Exercise aim:
What is needed here is each entry reproduced exactly, without its pictures.

Supplied information:
= Beginning of Section =
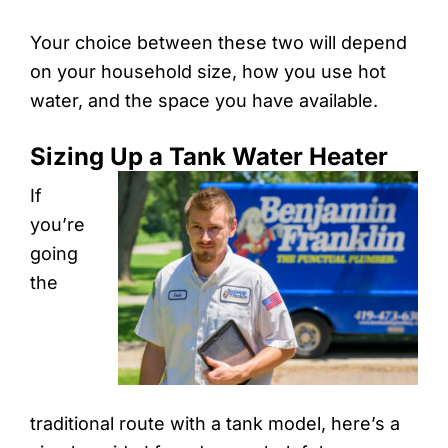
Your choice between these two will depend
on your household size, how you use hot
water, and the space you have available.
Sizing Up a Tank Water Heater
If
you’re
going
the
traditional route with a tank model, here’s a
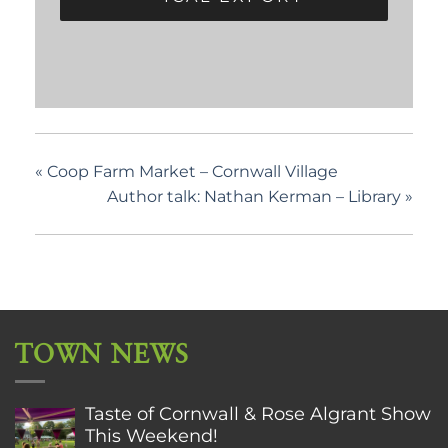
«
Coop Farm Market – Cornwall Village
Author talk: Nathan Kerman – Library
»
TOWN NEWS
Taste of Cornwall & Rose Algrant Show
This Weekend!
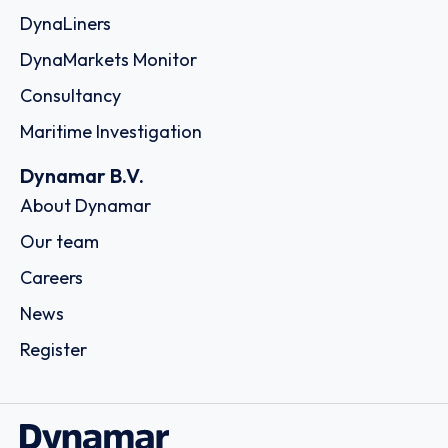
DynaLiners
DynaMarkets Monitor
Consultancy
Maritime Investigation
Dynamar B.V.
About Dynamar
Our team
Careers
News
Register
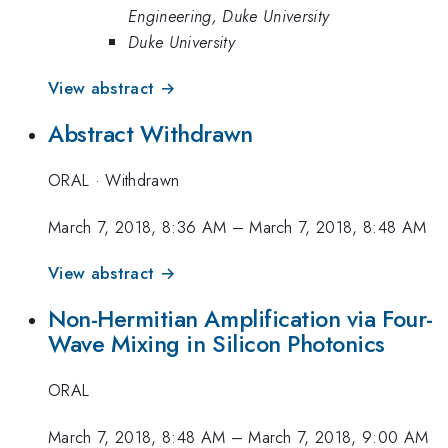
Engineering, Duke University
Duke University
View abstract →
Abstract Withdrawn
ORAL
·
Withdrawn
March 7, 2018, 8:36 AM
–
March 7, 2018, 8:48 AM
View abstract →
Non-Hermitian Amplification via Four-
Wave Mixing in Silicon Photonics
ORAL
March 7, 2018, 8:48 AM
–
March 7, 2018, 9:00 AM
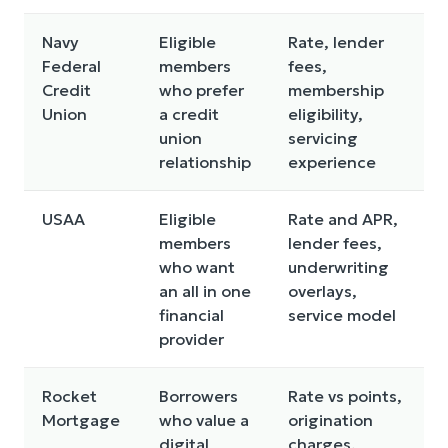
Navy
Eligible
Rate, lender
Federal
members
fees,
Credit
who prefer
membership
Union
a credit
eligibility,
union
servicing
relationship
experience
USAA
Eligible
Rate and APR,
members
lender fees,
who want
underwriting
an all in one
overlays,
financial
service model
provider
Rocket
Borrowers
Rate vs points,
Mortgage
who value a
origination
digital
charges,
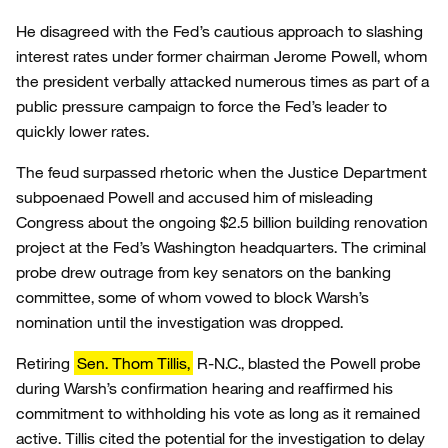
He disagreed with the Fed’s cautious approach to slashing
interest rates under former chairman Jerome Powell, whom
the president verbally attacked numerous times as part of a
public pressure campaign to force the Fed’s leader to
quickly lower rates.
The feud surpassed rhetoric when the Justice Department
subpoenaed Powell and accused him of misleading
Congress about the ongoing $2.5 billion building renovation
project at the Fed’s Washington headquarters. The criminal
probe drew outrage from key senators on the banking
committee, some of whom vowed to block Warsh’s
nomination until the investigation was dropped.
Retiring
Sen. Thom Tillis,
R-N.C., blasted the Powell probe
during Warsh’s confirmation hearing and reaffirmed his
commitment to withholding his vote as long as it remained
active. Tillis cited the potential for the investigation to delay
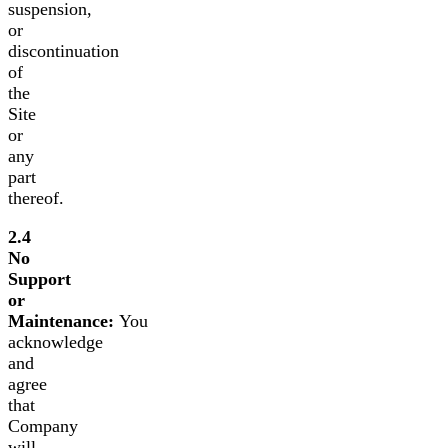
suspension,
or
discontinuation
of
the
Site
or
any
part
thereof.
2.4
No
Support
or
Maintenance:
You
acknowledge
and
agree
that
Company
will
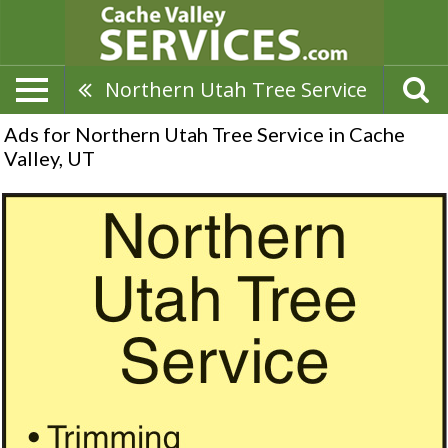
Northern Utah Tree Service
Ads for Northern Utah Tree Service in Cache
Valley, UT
= End of Section =
Result for this exercise:
Your choice between these two will depend
on your household size, how you use hot
water, and the space you have available.
Sizing Up a Tank Water Heater
If
you’re
going
the
traditional route with a tank model, here’s a
«
Coop Farm Market – Cornwall Village
Author talk: Nathan Kerman – Library
»
TOWN NEWS
Taste of Cornwall & Rose Algrant Show
This Weekend!
DynaLiners
DynaMarkets Monitor
Consultancy
Maritime Investigation
Dynamar B.V.
About Dynamar
Our team
Careers
News
Register
Engineering, Duke University
Duke University
View abstract →
Abstract Withdrawn
ORAL
·
Withdrawn
March 7, 2018, 8:36 AM
–
March 7, 2018, 8:48 AM
View abstract →
Non-Hermitian Amplification via Four-
Wave Mixing in Silicon Photonics
ORAL
March 7, 2018, 8:48 AM
–
March 7, 2018, 9:00 AM
Navy
Eligible
Rate, lender
Federal
members
fees,
Credit
who prefer
membership
Union
a credit
eligibility,
union
servicing
relationship
experience
USAA
Eligible
Rate and APR,
members
lender fees,
who want
underwriting
an all in one
overlays,
financial
service model
provider
Rocket
Borrowers
Rate vs points,
Mortgage
who value a
origination
digital
charges,
He disagreed with the Fed’s cautious approach to slashing
interest rates under former chairman Jerome Powell, whom
the president verbally attacked numerous times as part of a
public pressure campaign to force the Fed’s leader to
quickly lower rates.
The feud surpassed rhetoric when the Justice Department
subpoenaed Powell and accused him of misleading
Congress about the ongoing $2.5 billion building renovation
project at the Fed’s Washington headquarters. The criminal
probe drew outrage from key senators on the banking
committee, some of whom vowed to block Warsh’s
nomination until the investigation was dropped.
Retiring
Sen. Thom Tillis,
R-N.C., blasted the Powell probe
during Warsh’s confirmation hearing and reaffirmed his
commitment to withholding his vote as long as it remained
active. Tillis cited the potential for the investigation to delay
suspension,
or
discontinuation
of
the
Site
or
any
part
thereof.
2.4
No
Support
or
Maintenance:
You
acknowledge
and
agree
that
Company
will
Northern Utah Tree Service
Ads for Northern Utah Tree Service in Cache
Valley, UT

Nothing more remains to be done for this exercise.